*Required action*
In your reply, print every line of the listing exactly and omit all images.

'''

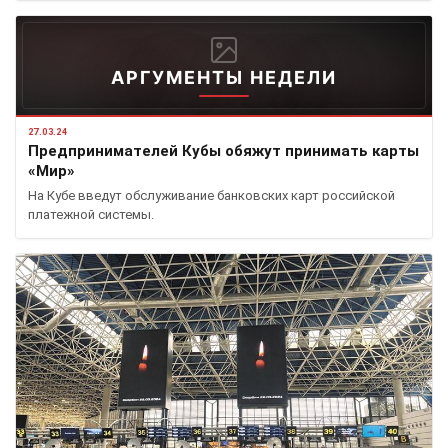
АРГУМЕНТЫ НЕДЕЛИ
27.03.24
Предпринимателей Кубы обяжут принимать карты
«Мир»
На Кубе введут обслуживание банковских карт российской
платежной системы.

'''

*Exercise answer*
АРГУМЕНТЫ НЕДЕЛИ
27.03.24
Предпринимателей Кубы обяжут принимать карты
«Мир»
На Кубе введут обслуживание банковских карт российской
платежной системы.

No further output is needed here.